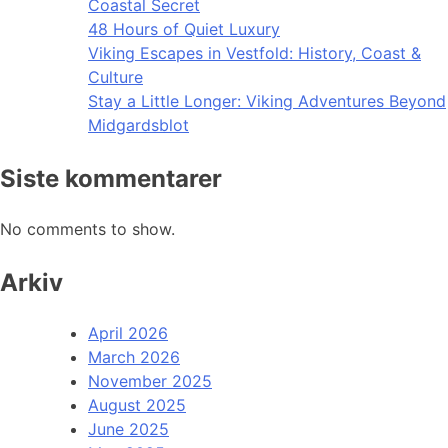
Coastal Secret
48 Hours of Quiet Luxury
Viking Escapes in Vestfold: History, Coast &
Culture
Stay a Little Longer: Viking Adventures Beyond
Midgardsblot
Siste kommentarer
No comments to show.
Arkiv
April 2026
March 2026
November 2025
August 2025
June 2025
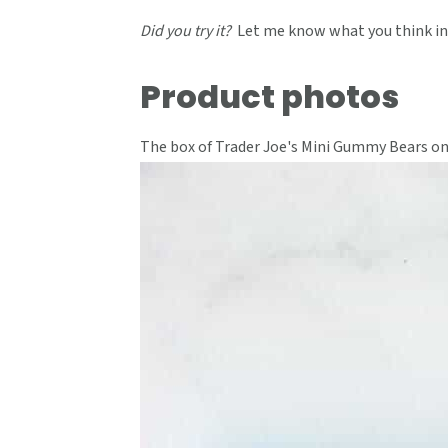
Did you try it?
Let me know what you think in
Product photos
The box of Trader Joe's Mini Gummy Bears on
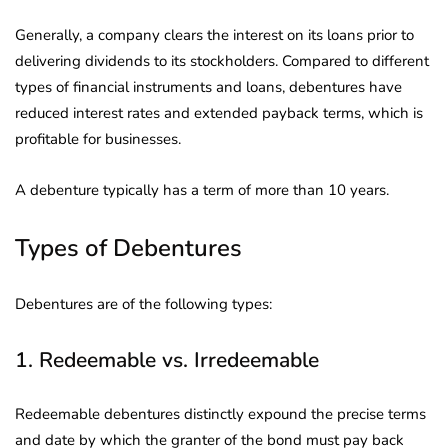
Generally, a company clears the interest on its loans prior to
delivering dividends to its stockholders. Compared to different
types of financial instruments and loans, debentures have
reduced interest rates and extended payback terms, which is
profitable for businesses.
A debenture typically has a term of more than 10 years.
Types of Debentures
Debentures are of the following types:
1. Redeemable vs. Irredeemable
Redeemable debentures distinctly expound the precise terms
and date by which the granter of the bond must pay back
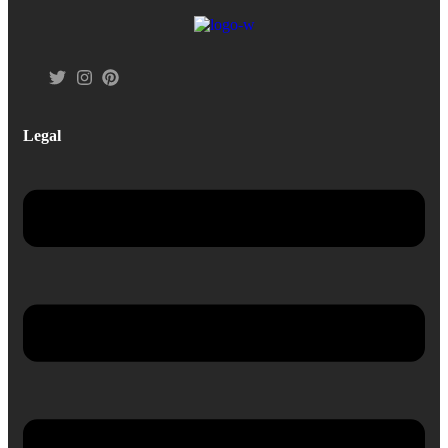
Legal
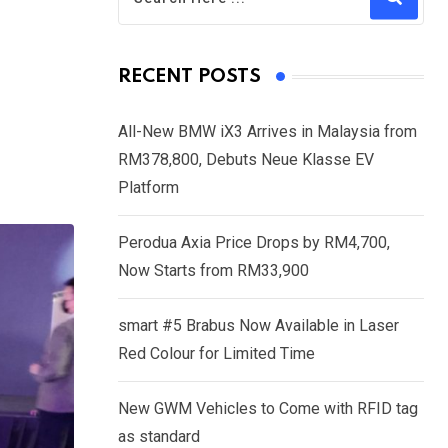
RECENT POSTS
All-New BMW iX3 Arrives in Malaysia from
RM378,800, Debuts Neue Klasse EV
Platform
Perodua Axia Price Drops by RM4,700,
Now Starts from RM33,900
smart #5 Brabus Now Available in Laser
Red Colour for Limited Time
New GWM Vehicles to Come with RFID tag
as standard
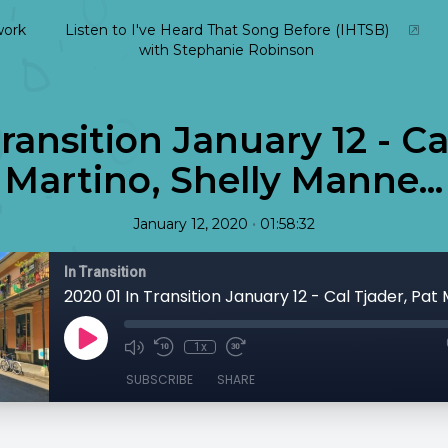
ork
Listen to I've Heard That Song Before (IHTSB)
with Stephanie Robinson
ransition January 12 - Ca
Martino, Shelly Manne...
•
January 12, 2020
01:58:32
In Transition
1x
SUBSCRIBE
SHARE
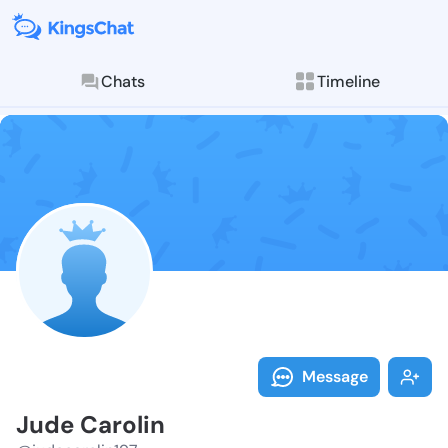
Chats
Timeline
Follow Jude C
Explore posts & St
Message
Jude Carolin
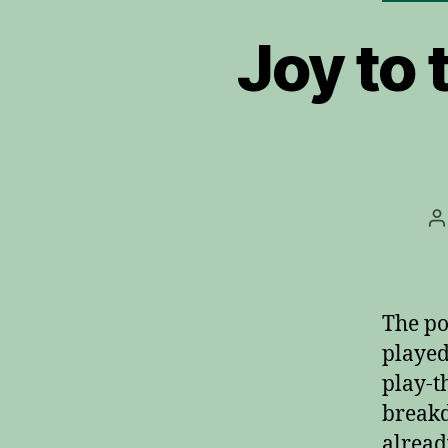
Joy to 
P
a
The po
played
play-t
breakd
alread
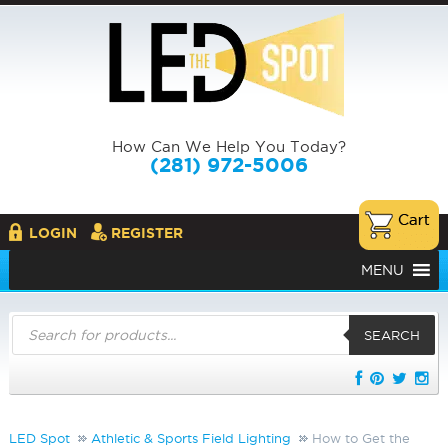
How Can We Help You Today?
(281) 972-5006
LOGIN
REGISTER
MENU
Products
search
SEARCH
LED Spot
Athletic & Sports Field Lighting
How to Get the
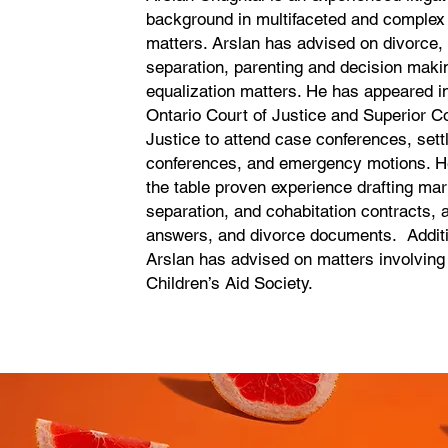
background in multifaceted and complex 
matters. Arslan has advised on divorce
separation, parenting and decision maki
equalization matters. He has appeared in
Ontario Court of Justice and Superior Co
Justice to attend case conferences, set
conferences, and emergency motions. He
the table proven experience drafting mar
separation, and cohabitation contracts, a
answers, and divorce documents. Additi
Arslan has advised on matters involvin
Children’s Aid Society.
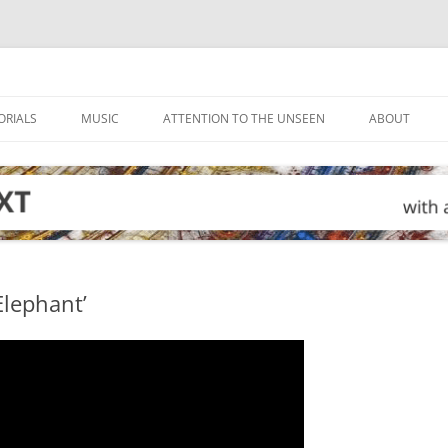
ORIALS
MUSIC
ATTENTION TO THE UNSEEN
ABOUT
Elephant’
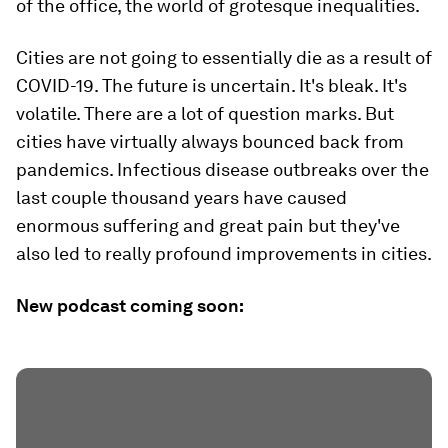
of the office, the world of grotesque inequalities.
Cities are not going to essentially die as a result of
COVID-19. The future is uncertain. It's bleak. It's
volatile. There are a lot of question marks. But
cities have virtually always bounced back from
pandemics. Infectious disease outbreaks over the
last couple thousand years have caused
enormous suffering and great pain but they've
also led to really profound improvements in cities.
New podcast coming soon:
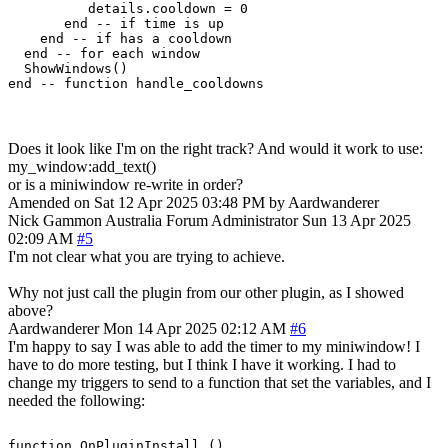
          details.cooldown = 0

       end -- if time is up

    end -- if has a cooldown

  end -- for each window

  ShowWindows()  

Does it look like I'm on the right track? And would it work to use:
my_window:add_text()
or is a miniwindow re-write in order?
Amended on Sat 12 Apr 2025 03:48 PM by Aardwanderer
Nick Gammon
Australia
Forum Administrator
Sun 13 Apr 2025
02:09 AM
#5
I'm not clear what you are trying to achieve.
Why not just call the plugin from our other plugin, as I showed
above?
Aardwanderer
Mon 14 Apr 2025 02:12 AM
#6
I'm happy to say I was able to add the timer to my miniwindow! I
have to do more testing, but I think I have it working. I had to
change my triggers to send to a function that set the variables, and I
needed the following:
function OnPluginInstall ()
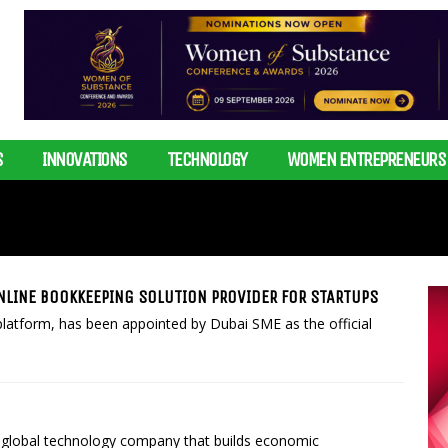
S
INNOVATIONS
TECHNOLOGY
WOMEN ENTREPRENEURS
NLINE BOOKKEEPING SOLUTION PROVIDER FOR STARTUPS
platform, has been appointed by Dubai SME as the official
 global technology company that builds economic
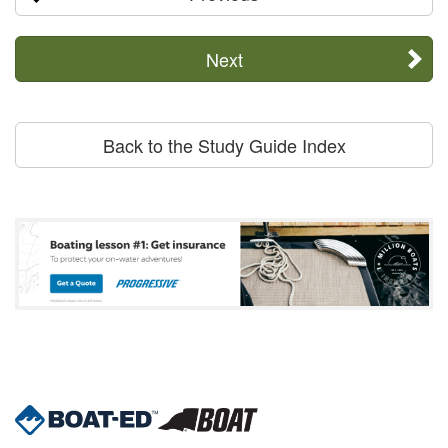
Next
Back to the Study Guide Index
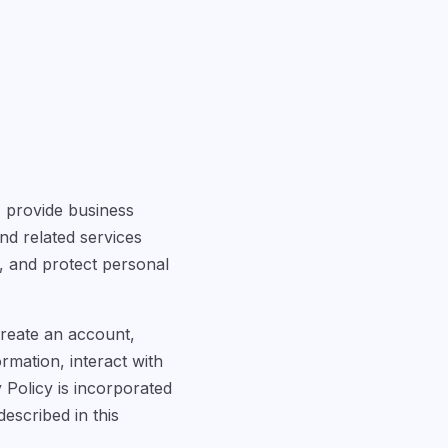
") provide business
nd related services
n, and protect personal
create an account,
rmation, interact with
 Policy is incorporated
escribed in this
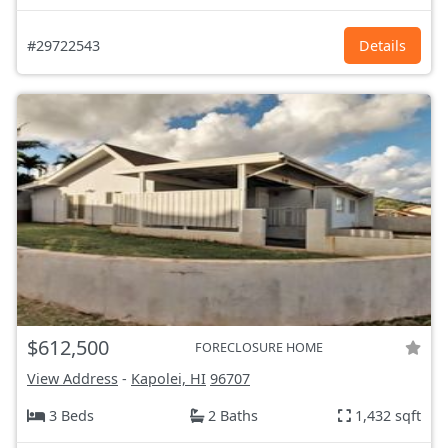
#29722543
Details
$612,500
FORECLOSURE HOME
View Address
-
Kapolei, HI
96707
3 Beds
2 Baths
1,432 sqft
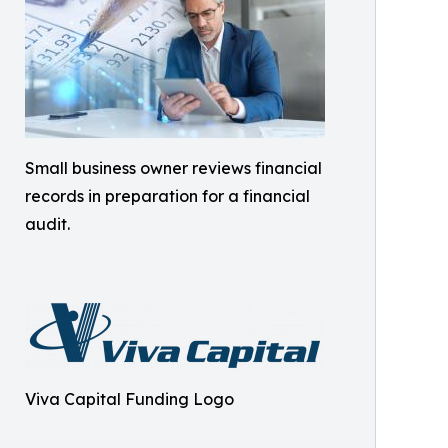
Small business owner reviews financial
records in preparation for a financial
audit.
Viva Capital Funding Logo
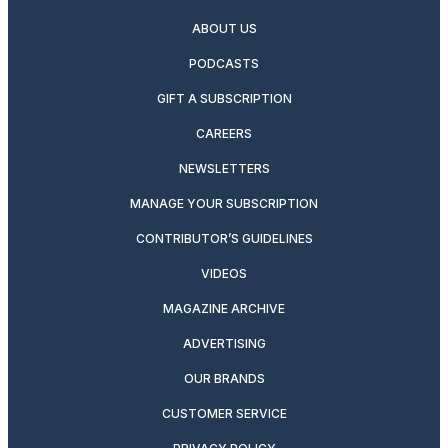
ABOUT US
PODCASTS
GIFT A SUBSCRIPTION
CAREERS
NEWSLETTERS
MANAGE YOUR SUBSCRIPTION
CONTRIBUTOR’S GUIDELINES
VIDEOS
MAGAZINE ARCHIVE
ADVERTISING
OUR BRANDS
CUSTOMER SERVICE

________________

WORK TO COMPLETE:
Every line in the data above that includes the word "function" should be copied.

OUTPUT:
change my triggers to send to a function that set the variables, and I
function OnPluginInstall ()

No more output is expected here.